Last March, six members of the Social Entrepreneurs of Grinnell (SEG) visited the White House to be recognized for their contributions to the Grinnell community and beyond. SEG placed third in a national competition called the Campus Champions of Change Challenge that was launched by the White House. After being chosen out of 1,400 applicant student groups, SEG gathered 28,777 votes online and headed east to see the president.
“We were sitting in this room waiting for the panel to start and we weren’t sure what was going to happen,” said Rebecca Mandt ’13, SEG co-managing director. “We weren’t given too much information, but we had seen the presidential seal and we were excited that maybe President Obama was going to come out.”
To the group’s surprise, the opening speaker of the discussion panel was President Barack Obama.
“It was stunning that this guy was standing right there; it was almost surreal. He gave a very powerful talk about the youth being the future, and it was inspiring,” said Noah Most ’13, SEG co-managing director.
SEG is a microfinance organization on campus that makes loans locally, in Grinnell, and internationally, in Nicaragua, Cambodia and Romania.
“We seek to establish mutually empowering connections between the developed and developing world in order to address the self-perpetuating problems of social and economic inequality,” said Most.
The Campus Champions of Change Challenge helped SEG make many improvements and changes. “When we first entered the contest, we didn’t have a very good website,” said Derek Farnam ’13, SEG co-treasurer. “We wanted to make sure we could have somewhere to refer people to, explaining what we are as an organization, because SEG is pretty complex. The old website was not fulfilling this purpose and this contest gave us the impetus to make some changes we had wanted to make for a long time.”

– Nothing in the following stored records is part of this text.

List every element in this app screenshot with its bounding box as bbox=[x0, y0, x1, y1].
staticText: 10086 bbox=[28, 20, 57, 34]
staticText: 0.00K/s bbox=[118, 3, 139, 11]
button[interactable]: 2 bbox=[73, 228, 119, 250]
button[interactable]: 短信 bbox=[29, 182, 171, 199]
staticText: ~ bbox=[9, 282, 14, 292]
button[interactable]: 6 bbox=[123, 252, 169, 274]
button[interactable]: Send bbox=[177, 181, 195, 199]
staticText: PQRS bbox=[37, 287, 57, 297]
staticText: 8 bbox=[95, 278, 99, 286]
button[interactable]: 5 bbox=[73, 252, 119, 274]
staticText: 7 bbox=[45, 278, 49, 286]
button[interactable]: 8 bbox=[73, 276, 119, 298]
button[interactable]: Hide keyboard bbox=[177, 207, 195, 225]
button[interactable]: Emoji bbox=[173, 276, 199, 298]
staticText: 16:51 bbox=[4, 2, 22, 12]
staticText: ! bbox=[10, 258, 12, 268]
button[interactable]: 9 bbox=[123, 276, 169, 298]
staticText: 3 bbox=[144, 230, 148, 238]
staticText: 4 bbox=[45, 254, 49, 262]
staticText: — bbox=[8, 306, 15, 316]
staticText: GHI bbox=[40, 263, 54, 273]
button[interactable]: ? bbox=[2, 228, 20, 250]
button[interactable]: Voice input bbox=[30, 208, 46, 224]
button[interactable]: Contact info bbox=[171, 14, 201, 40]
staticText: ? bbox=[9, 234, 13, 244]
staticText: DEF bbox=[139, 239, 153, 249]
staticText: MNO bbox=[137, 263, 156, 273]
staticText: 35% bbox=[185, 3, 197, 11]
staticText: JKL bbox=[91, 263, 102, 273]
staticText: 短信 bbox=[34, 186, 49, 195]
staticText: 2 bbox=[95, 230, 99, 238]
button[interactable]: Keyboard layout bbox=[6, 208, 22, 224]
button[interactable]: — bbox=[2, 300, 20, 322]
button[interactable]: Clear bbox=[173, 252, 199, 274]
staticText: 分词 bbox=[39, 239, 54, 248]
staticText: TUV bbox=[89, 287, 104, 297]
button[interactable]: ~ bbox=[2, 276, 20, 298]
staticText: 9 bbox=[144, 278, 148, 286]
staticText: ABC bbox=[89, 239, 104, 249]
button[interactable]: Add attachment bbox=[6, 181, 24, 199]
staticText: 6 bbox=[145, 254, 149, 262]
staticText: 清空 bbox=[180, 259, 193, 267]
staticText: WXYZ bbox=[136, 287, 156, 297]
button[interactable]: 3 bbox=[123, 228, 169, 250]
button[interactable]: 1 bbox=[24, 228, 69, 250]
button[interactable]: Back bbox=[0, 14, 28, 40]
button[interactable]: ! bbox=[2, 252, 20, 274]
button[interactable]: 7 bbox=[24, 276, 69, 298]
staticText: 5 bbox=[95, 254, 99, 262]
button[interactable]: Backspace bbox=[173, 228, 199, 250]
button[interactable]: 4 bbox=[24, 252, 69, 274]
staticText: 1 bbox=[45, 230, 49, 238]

In addition to being recognized in Washington, D.C., SEG members were also featured on the MTV show “The Dean’s List,” which gave them national recognition. SEG has gained funding from this exposure and has an idea of what to use the extra revenue on. They will soon offer credit-building loans to help improve the credit scores of people who have either encountered credit-affecting financial misfortunes or do not yet have a credit score at all.
“Your credit score affects how much you pay on your mortgage, how much interest you pay on your car; it can be the difference of thousands of dollars a year,” said Most. “When you have had an unfortunate financial event that damages your credit score, it can be devastating for years. Credit-building loans are specifically designed to improve your credit score.”
SEG also received the Sarah Boyer Fellowship this past year, which allowed them to hire two summer interns to develop the curriculum for a financial literacy program they will soon offer in Grinnell.
“We want to not only empower people with our loans, but we want to give people the knowledge to make sound financial decisions,” said Most. “The program will be targeted at low-income residents and will cover savings and banking, one-on-one budgeting sessions, how to avoid credit scams and fraud.”
The organization has expanded greatly since its founding in 2007 and members are very proud of what they have accomplished.
“There are serious problems and serious poverty in the local community and SEG can help correct that,” said Most. “It’s empowering for us as students knowing that we are doing good, changing people’s lives.”